# Kalamazoo River Outting???



## Mitch (Jan 10, 2003)

Just going to throw this out there and see if there's any interest in a steelhead outting this spring on the Kalamazoo. If there's some intrest start throwing dates out, I was thinking mid-March. 

We could even make it a tournament of sorts to keep things interesting.

Who's up for it?

Mitch


----------



## Spanky (Mar 21, 2001)

March 13th sounds good to me. How would this tournament go? Where would we be meeting?
Count me in for this weekend. If it is any other in march I cannot go(other river tourneys). If you do decide on other weekends in march I understand.


----------



## catfishhoge (Mar 16, 2001)

Great idea Mitch!

I am in, the 13th works for me too.

Rick


----------



## severus (Feb 8, 2000)

Sounds good to me. Where would we launch?


----------



## caznik (Jun 3, 2002)

Sounds good to me to, just let me know where we will meet.

Caznik


----------



## Sixshooter (Mar 16, 2003)

Would be great if i'm back in Michigan by then...haha...


----------



## Butch (Aug 29, 2001)

Sounds good to me, depending on the weekend. If it's all boat fishing, I'd be looking for a ride, so I won't cast a vote for any particular date.

Butch


----------



## quest32a (Sep 25, 2001)

Sounds good to me also Mitch..... whatever date works, 13th is as good as any.


----------



## Mitch (Jan 10, 2003)

I was thinking the 13th too, that's what we'll call it for now. If we end up with more people than room on boats I know some spots from shore that are pretty good, also the peir should be good by then if anyone wants to make the hike.

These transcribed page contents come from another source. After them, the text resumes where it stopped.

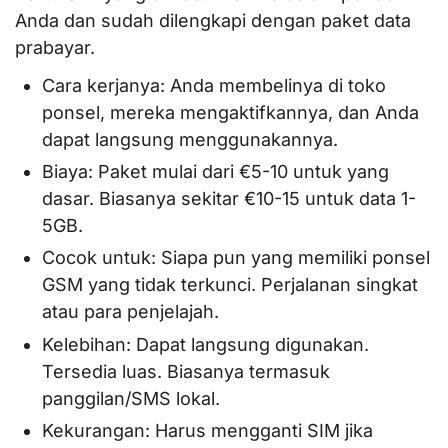
Anda dan sudah dilengkapi dengan paket data
prabayar.
Cara kerjanya: Anda membelinya di toko
ponsel, mereka mengaktifkannya, dan Anda
dapat langsung menggunakannya.
Biaya: Paket mulai dari €5-10 untuk yang
dasar. Biasanya sekitar €10-15 untuk data 1-
5GB.
Cocok untuk: Siapa pun yang memiliki ponsel
GSM yang tidak terkunci. Perjalanan singkat
atau para penjelajah.
Kelebihan: Dapat langsung digunakan.
Tersedia luas. Biasanya termasuk
panggilan/SMS lokal.
Kekurangan: Harus mengganti SIM jika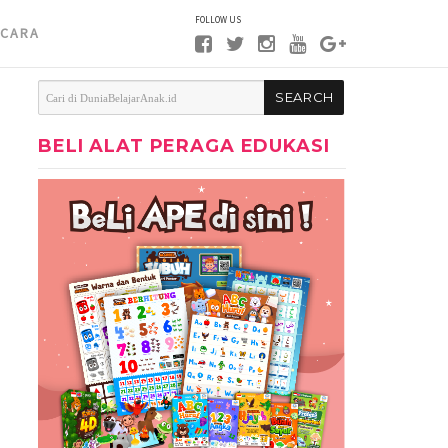
FOLLOW US
CARA
BELI ALAT PERAGA EDUKASI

Let's hear some input on where to meet up and launch, the dam has a large parking lot that might work for the weigh-in. Those with boats could also launch at Saugatuck, New Richmond, M89, or below the dam. 

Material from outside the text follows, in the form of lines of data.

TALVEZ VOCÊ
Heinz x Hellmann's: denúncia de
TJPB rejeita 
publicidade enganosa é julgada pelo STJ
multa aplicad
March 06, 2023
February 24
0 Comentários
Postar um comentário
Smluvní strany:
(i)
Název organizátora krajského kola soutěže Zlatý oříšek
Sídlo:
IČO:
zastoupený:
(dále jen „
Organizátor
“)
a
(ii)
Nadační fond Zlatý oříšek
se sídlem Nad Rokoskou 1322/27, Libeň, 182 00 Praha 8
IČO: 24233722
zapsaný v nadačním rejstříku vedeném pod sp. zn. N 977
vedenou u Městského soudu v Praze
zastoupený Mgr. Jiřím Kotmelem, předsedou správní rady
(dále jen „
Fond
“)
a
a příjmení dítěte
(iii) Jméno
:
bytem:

Any good ideas on how to setup a tourney, Caz, I know you've put a few of them together please share what works best. Doesn't need to be anything spectacular just for some bragging rights and a chance to defend your title next year perhaps. 

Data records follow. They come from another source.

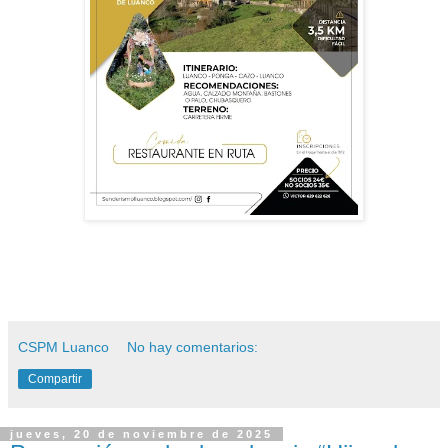
CSPM Luanco
No hay comentarios:
Compartir
jueves, 20 de noviembre de 2025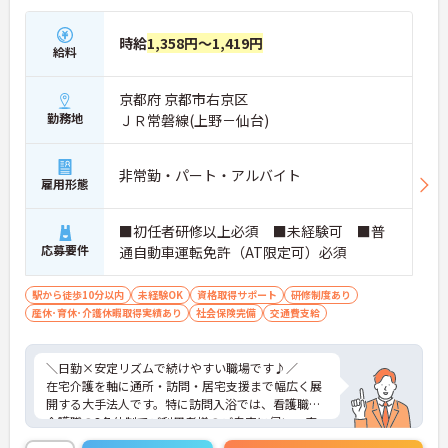
→ 無理なく続けられる働き方が叶います
■ 未経験でも安心の成長サポート
時給
1,358円～1,419円
給料
段階的に学べる環境が整っています。
・専任トレーナーによるマンツーマン指導
京都府 京都市右京区
・入社3ヶ月後のフォロー面談あり
勤務地
ＪＲ常磐線(上野－仙台)
・動画研修＋OJTで基礎から習得可能
→ 初めてでも安心してスタートできます
非常勤・パート・アルバイト
■ 家庭と両立しやすい柔軟環境
雇用形態
ライフスタイルに合わせやすい体制です。
■初任者研修以上必須 ■未経験可 ■普
・急なお休みも相談しやすい環境
応募要件
通自動車運転免許（AT限定可）必須
・産休・育休や看護休暇制度あり
・事前のシフト希望で予定調整OK
→ 長く安心して働ける職場です
駅から徒歩10分以内
未経験OK
資格取得サポート
研修制度あり
産休･育休･介護休暇取得実績あり
社会保険完備
交通費支給
■ チームで支える訪問体制
一人で抱え込まない安心の仕組みです。
＼日勤×安定リズムで続けやすい職場です♪／
・看護職＋介護職の3名体制で訪問
在宅介護を軸に通所・訪問・居宅支援まで幅広く展
・1件約45分の訪問で流れが明確
開する大手法人です。特に訪問入浴では、看護職と
・職種間で連携しながら対応
介護職の3名体制でご利用者様のご自宅に伺い、安
→ 協力しながら働ける環境です
全面に配慮しながらケアを提供しています。「チー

Looks like we've got enough already to have a good time, I'm sure more will join in.

Mitch


----------



## Spanky (Mar 21, 2001)

The A dam has alot of anglers there in march, so the lot could be full, But I will probably fish up there anyways. The New Richmond site is nice too, but only 1/4 of the parking of A Dam. There is also a low bridge across at new richmond because they are working on the new bridge upstream from the launch so You can't get past it upstream,I don't know when they are gonna be done with the construction there.

I would suggest you make it an individual tourney....angler weighs his or her fish, biggest catch gets the money/bragging rights. Might wanna have a prize for the single biggest steely/Brown.

If you do it as teams, I would still limit it to the 3 biggest fish per team.
Everyone throw 5-10 bucks into the hat. It would be nice to hold the after fishing part somewhere besides the Dam, but centrally located to suite anglers from A dam to Saugatuck.


----------



## No Threat (Nov 28, 2001)

The 13th would work fine for me. As far as the weigh-in goes, we can do it at my house. Its 6 miles from the dam and New Richmond. We can cook out and have a few beers . Actually we can cook out and have alot of beers.



As far as tourney rules go, it dosn't matter much to me. I'm in it for the fun 

Jeff


----------



## Mitch (Jan 10, 2003)

BINGO!!! I was having a hard time coming up with a good meeting place. Sounds good as long as everyone else is good with it.

Thanks for the offer, I got dibs on the couch!!! (Just kidding )

Mitch


----------



## deerhunter08 (Nov 19, 2002)

im in mitch as long as i can fish with you. i mean afterall you have gotten me my first steel. lol should be fun and hopefully i can get some more fish. u guys are getting me hooked on this river fishing stuff. lol


----------



## DonP (Nov 15, 2000)

Ok... I'm in!!

Ummm... do I smell a "Gilligan's Island"... Part II? 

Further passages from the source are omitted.